As tensions and concern grow about North Korea’s ballistic capabilities, U.S. Forces tested a missile defense system on Sunday, according to the military. The Terminal High Altitude Area Defense (known as THAAD) detects missiles using radar, deploys an interceptor, and destroys the them.

THAAD is capable of intercepting a missile inside and outside the Earth’s atmosphere during its final, or terminal, phase of flight.

The test was conducted in Alaska by firing a missile over the Pacific Ocean, according to a statement made by the Missile Defense Agency.

A medium-range target ballistic missile (MRBM) was air-launched by a U.S. Air Force C-17 over the Pacific Ocean. The THAAD weapon system located at Pacific Spaceport Complex Alaska in Kodiak, Alaska, detected, tracked and intercepted the target.

It was reported that soldiers carried out the same procedures as they would to employ THAAD in actual combat. Soldiers operating the equipment were not aware of the actual target launch time, according to the statement.

“In addition to successfully intercepting the target, the data collected will allow the Missile Defense Agency to enhance the THAAD weapon system,” said US Missile Defense Agency Director Lt. Gen. Sam Greaves.

It was the 15th test of the THAAD system, and the exercise could be perceived to be sending a message to North Korea following Friday’s ballistic launch.

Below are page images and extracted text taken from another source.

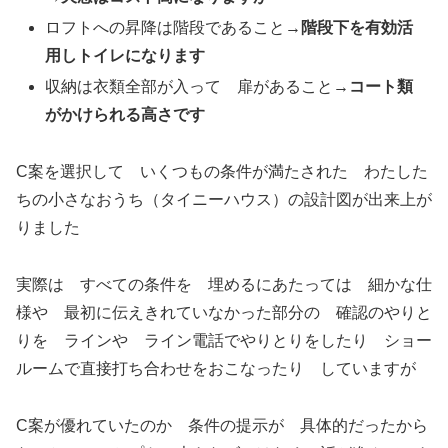
ロフトへの昇降は階段であること
→階段下を有効活
用しトイレになります
収納は衣類全部が入って 扉があること
→コート類
がかけられる高さです
C案を選択して いくつもの条件が満たされた わたした
ちの小さなおうち（タイニーハウス）の設計図が出来上が
りました
実際は すべての条件を 埋めるにあたっては 細かな仕
様や 最初に伝えきれていなかった部分の 確認のやりと
りを ラインや ライン電話でやりとりをしたり ショー
ルームで直接打ち合わせをおこなったり していますが
C案が優れていたのか 条件の提示が 具体的だったから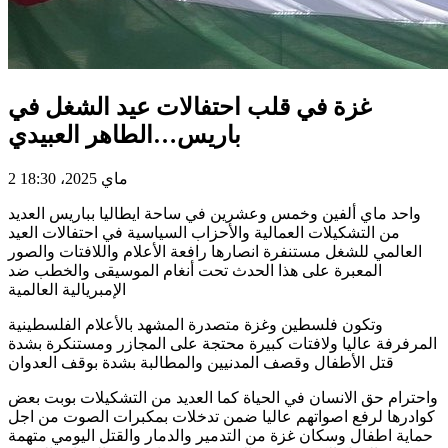
غزة في قلب احتفالات عيد الشغل في
باريس…الطاهر العبيدي
2 ماي 2025، 18:30
واحد ماي ألفين وخمس وعشرين في ساحة ايطاليا بباريس العديد
من التشكيلات العمالية والأحزاب السياسية في احتفالات العيد
العالمي للشغل مستنفرة انصارها رافعة الأعلام واللافتات والصور
المعبرة على هذا الحدث تحت أنغام الموسيقى والخطب ضد
الإمبريالية العالمية
وتكون فلسطين وغزة متصدرة المشهد بالأعلام الفلسطينية
المرفرفة عاليا ولافتات كبيرة محتجة على المجازر ومستنكرة بشدة
قتل الأطفال وقصف المدنيين والمطالبة بشدة بوقف العدوان
واحترام حق الانسان في الحياة كما العديد من التشكيلات بوبت بعض
كوادرها لرفع اصواتهم عاليا ضمن تدخلات بمكبرات الصوت من اجل
حماية اطفال وسكان غزة من التدمير والدمار والقتل اليومي متهمة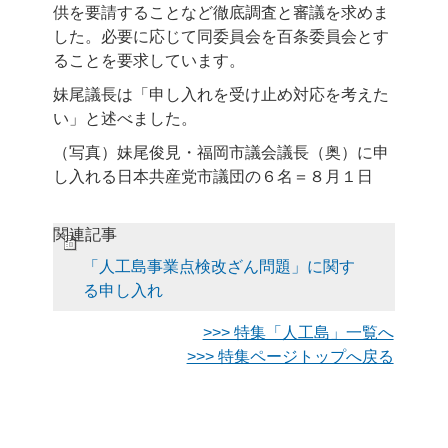
供を要請することなど徹底調査と審議を求めま
した。必要に応じて同委員会を百条委員会とす
ることを要求しています。
妹尾議長は「申し入れを受け止め対応を考えた
い」と述べました。
（写真）妹尾俊見・福岡市議会議長（奥）に申
し入れる日本共産党市議団の６名＝８月１日
関連記事
「人工島事業点検改ざん問題」に関す
る申し入れ
>>> 特集「人工島」一覧へ
>>> 特集ページトップへ戻る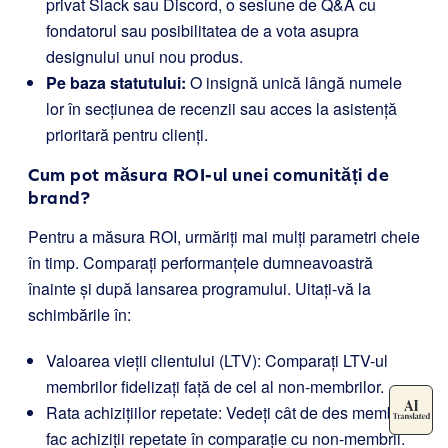
privat Slack sau Discord, o sesiune de Q&A cu
fondatorul sau posibilitatea de a vota asupra
designului unui nou produs.
Pe baza statutului:
O insignă unică lângă numele
lor în secțiunea de recenzii sau acces la asistență
prioritară pentru clienți.
Cum pot măsura ROI-ul unei comunități de
brand?
Pentru a măsura ROI, urmăriți mai mulți parametri cheie
în timp. Comparați performanțele dumneavoastră
înainte și după lansarea programului. Uitați-vă la
schimbările în:
Valoarea vieții clientului (LTV): Comparați LTV-ul
membrilor fidelizați față de cel al non-membrilor.
Rata achizițiilor repetate: Vedeți cât de des membrii
fac achiziții repetate în comparație cu non-membrii.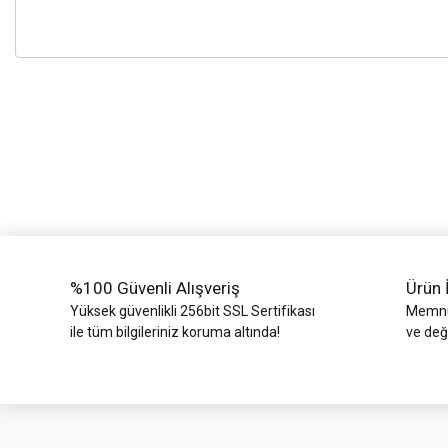
%100 Güvenli Alışveriş
Ürün 
Yüksek güvenlikli 256bit SSL Sertifikası
Memnun
ile tüm bilgileriniz koruma altında!
ve değ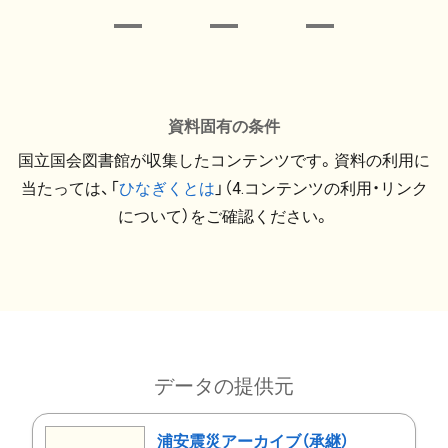
資料固有の条件
国立国会図書館が収集したコンテンツです。資料の利用に
当たっては、「
ひなぎくとは
」（4.コンテンツの利用・リンク
について）をご確認ください。
データの提供元
浦安震災アーカイブ（承継）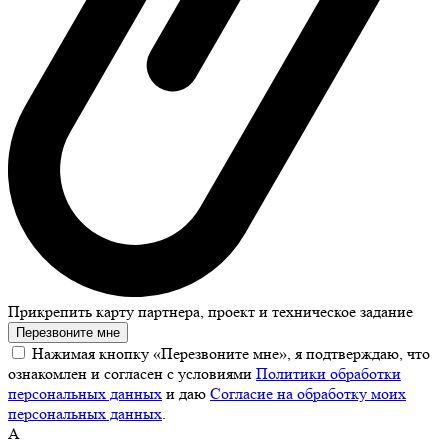
Прикрепить карту партнера, проект и техническое задание
Перезвоните мне
Нажимая кнопку «Перезвоните мне», я подтверждаю, что
ознакомлен и согласен с условиями
Политики обработки
персональных данных
и даю
Согласие на обработку моих
персональных данных
.
А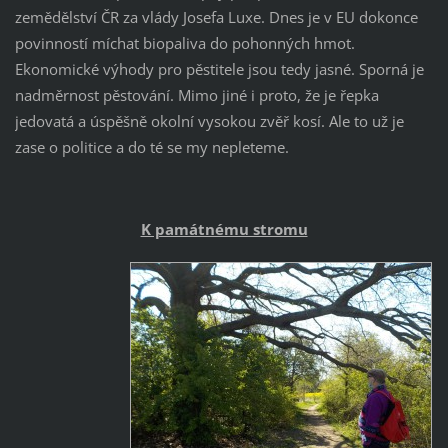
zemědělství ČR za vlády Josefa Luxe. Dnes je v EU dokonce
povinností míchat biopaliva do pohonných hmot.
Ekonomické výhody pro pěstitele jsou tedy jasné. Sporná je
nadměrnost pěstování. Mimo jiné i proto, že je řepka
jedovatá a úspěšně okolní vysokou zvěř kosí. Ale to už je
zase o politice a do té se my nepleteme.
K památnému stromu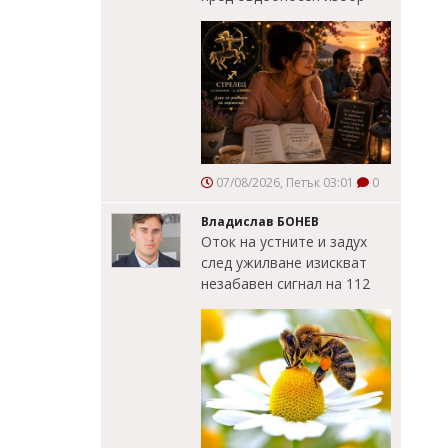
07/08/2026, Петък 03:01
0
Владислав БОНЕВ
Оток на устните и задух
след ужилване изискват
незабавен сигнал на 112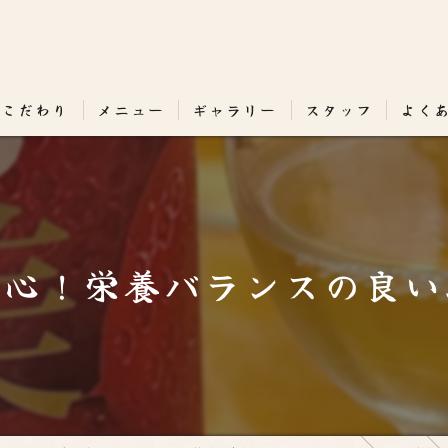
のこだわり
メニュー
ギャラリー
スタッフ
よく
安心！栄養バランスの良い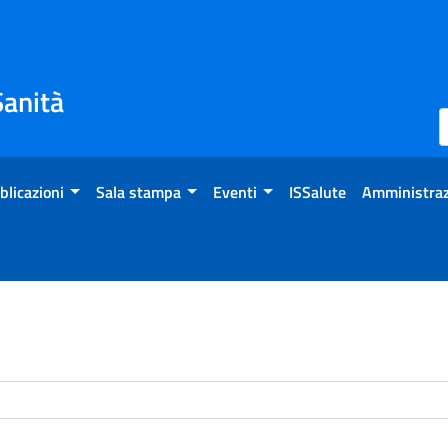
Sanità
blicazioni
Sala stampa
Eventi
ISSalute
Amministraz
enti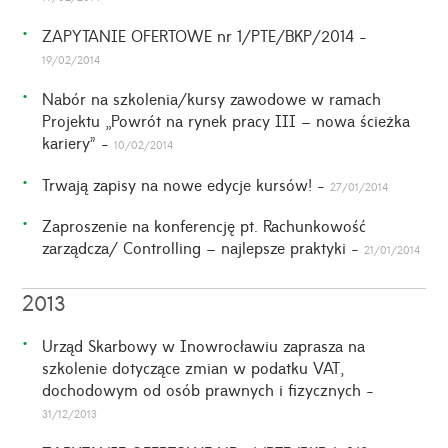
ZAPYTANIE OFERTOWE nr 1/PTE/BKP/2014 -
19/02/2014
Nabór na szkolenia/kursy zawodowe w ramach
Projektu „Powrót na rynek pracy III – nowa ścieżka
kariery” -
10/02/2014
Trwają zapisy na nowe edycje kursów! -
27/01/2014
Zaproszenie na konferencję pt. Rachunkowość
zarządcza/ Controlling – najlepsze praktyki -
21/01/2014
2013
Urząd Skarbowy w Inowrocławiu zaprasza na
szkolenie dotyczące zmian w podatku VAT,
dochodowym od osób prawnych i fizycznych -
31/12/2013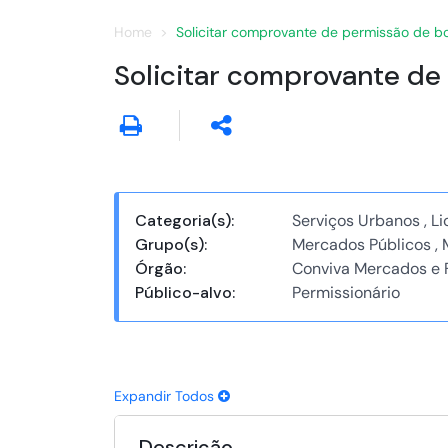
Home
Solicitar comprovante de permissão de 
Solicitar comprovante d
Categoria(s):
Serviços Urbanos , L
Grupo(s):
Mercados Públicos , 
Órgão:
Conviva Mercados e F
Público-alvo:
Permissionário
Expandir Todos
Descrição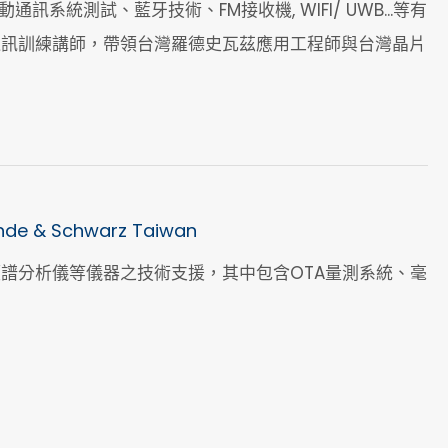
 NR行動通訊系統測試、藍牙技術、FM接收機, WIFI/ UWB...等有
通訊訓練講師，帶領台灣羅德史瓦茲應用工程師與台灣晶片
ohde & Schwarz Taiwan
譜分析儀等儀器之技術支援，其中包含OTA量測系統、毫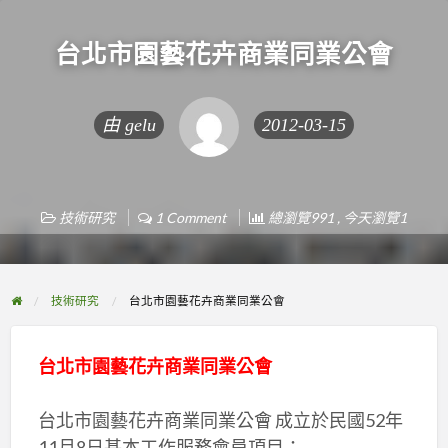
台北市園藝花卉商業同業公會
由
gelu
2012-03-15
技術研究
1 Comment
總瀏覽991 , 今天瀏覽1
技術研究
台北市園藝花卉商業同業公會
台北市園藝花卉商業同業公會
台北市園藝花卉商業同業公會 成立於民國52年
11月8日基本工作服務會員項目：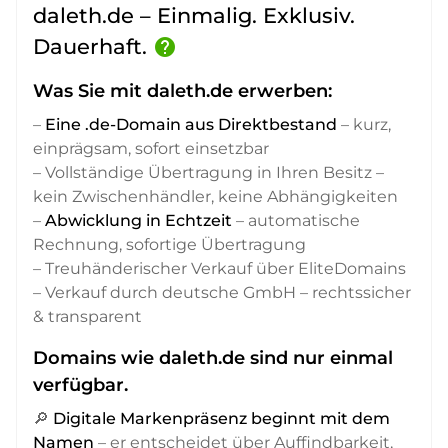
daleth.de – Einmalig. Exklusiv.
Dauerhaft.
help
Was Sie mit daleth.de erwerben:
–
Eine .de-Domain aus Direktbestand
– kurz,
einprägsam, sofort einsetzbar
– Vollständige Übertragung in Ihren Besitz –
kein Zwischenhändler, keine Abhängigkeiten
–
Abwicklung in Echtzeit
– automatische
Rechnung, sofortige Übertragung
– Treuhänderischer Verkauf über EliteDomains
– Verkauf durch deutsche GmbH – rechtssicher
& transparent
Domains wie daleth.de sind nur einmal
verfügbar.
🔎
Digitale Markenpräsenz beginnt mit dem
Namen
– er entscheidet über Auffindbarkeit,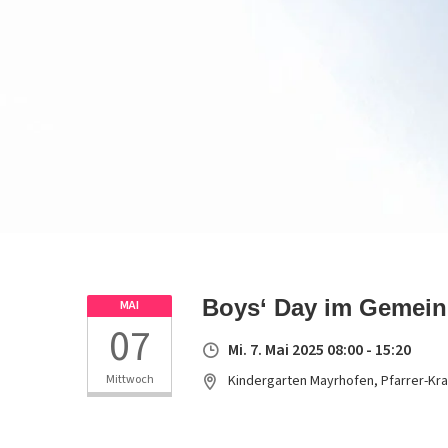
Boys‘ Day im Gemein
MAI
07
Mi. 7. Mai 2025 08:00 - 15:20
Mittwoch
Kindergarten Mayrhofen, Pfarrer-Kra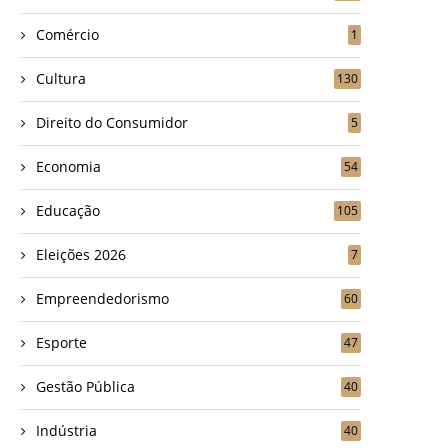
Comércio
1
Cultura
130
Direito do Consumidor
5
Economia
54
Educação
105
Eleições 2026
7
Empreendedorismo
60
Esporte
47
Gestão Pública
40
Indústria
40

North Korea’s night time testing Friday of a Hwasong-14 intercontinental ballistic missile has raised tensions between the country and the U.S. It’s the second launch of a long-range missile within a month. It was estimated that Friday’s missile could travel over 6,200 miles; meaning it could hit not only Alaska, but most of America’s West Coast, and even the East Coast if fired in the other direction.

On Saturday, the U.S. sent two B-1 bombers on a round trip from an Air Force base in Guam to the Korean Peninsula, describing the flight as a direct response to the the North Korean weapons test.